Sexual history outline
Subcomponents
History of the presenting complaint
Date/mode of onset, situational or global, effect of ongoing/past treatment on sexual function, exacerbations/remissions, any other symptoms in other body systems
Marital history
Stability in the marriage, interpersonal communications, conflicts and misunderstanding in the current relationship, feelings towards the current partner, problems with fidelity
Sexual history
Intercourse frequency, time of intercourse, frequency and preference of each partner, sexual fantasies of each partner, foreplay duration, types of sex play preferred by each partner, history of pain during sex, privacy during sex, time of intercourse and associated fatigue, any associated difficulties in both non-verbal and verbal communications during intercourse, masturbatory practices
Potential stressors
Infertility and its treatment, death of a loved one, financial stressors, etc.

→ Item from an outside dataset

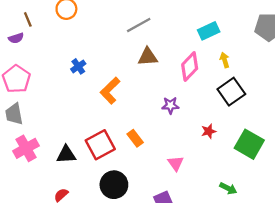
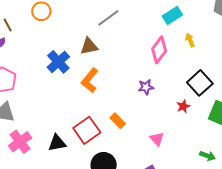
brown triangle: (148, 57) -> (89, 46), moved
blue cross: (78, 66) -> (58, 62), size x1.6
black square: (231, 92) -> (200, 83), moved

Familial and cultural beliefs
Religious beliefs on sex, joint/nuclear family, privacy if living as a joint family, presence of siblings in the household
Medical history
Complete review of all body systems, medical illness and surgery, history of alcohol, drugs, smoking and medications
Whenever a sexual dysfunction is identified, clinical acumen would involve eliciting a detailed history and physical exam of the partner, since all sexual dysfunctions are potentially relationship issues. Immediate involvement of the partner gives a different perspective and helps redesigning therapeutic strategies. The couple should be reassured that sexual problems are treatable. This very statement can unburden the couple and allow them to focus towards therapeutic goals
16.2 Definition and Classification of Sexual Dysfunctions
The definition of sexual dysfunction from a psychological perspective is derived from the four-phase model of the human sexual response cycle proposed by Masters and Johnson and Kaplan (1980). The first phase, termed the arousal phase, encompasses the appetitive or motivational aspect of sexual response and includes a person’s sexual fantasies and urges. The second phase called the excitement phase, is the subjective sense of pleasure felt and is accompanied by erection and increased vaginal congestion and lubrication. The third phase is called orgasm or climax phase and encompasses peak sexual pleasure felt, associated with rhythmic contracture of the musculature around the genital area and ejaculatory inevitability culminating in ejaculation in men. The final phase is the phase of resolution, where there is a relief of sexual tension and general sense of well-being felt by both partners. Post the orgasm phase, women still remain receptive to stimulation. In men, after the phase of resolution, a period of refractoriness for both erection and ejaculation follows; nevertheless, the literature reports a few men report having multiple orgasms without refractory latency both with and without ejaculation (Dunn and Trost 1989).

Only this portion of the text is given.